* _What is being asked_
Each line from the one containing "-nerved; lower palea" through the last line of the data below is to be written out verbatim, and nothing more.

* _Provided data_
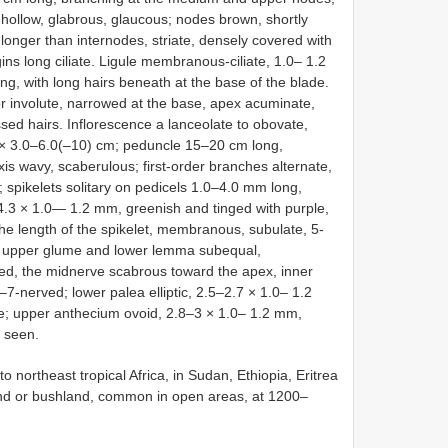
, hollow, glabrous, glaucous; nodes brown, shortly
longer than internodes, striate, densely covered with
ins long ciliate. Ligule membranous-ciliate, 1.0– 1.2
, with long hairs beneath at the base of the blade.
or involute, narrowed at the base, apex acuminate,
sed hairs. Inflorescence a lanceolate to obovate,
 × 3.0–6.0(–10) cm; peduncle 15–20 cm long,
axis wavy, scaberulous; first-order branches alternate,
 spikelets solitary on pedicels 1.0–4.0 mm long,
–4.3 × 1.0— 1.2 mm, greenish and tinged with purple,
he length of the spikelet, membranous, subulate, 5-
; upper glume and lower lemma subequal,
d, the midnerve scabrous toward the apex, inner
-nerved; lower palea elliptic, 2.5–2.7 × 1.0– 1.2
te; upper anthecium ovoid, 2.8–3 × 1.0– 1.2 mm,
t seen.
o northeast tropical Africa, in Sudan, Ethiopia, Eritrea
and or bushland, common in open areas, at 1200–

* _Exercise solution_
-nerved; lower palea elliptic, 2.5–2.7 × 1.0– 1.2
te; upper anthecium ovoid, 2.8–3 × 1.0– 1.2 mm,
t seen.
o northeast tropical Africa, in Sudan, Ethiopia, Eritrea
and or bushland, common in open areas, at 1200–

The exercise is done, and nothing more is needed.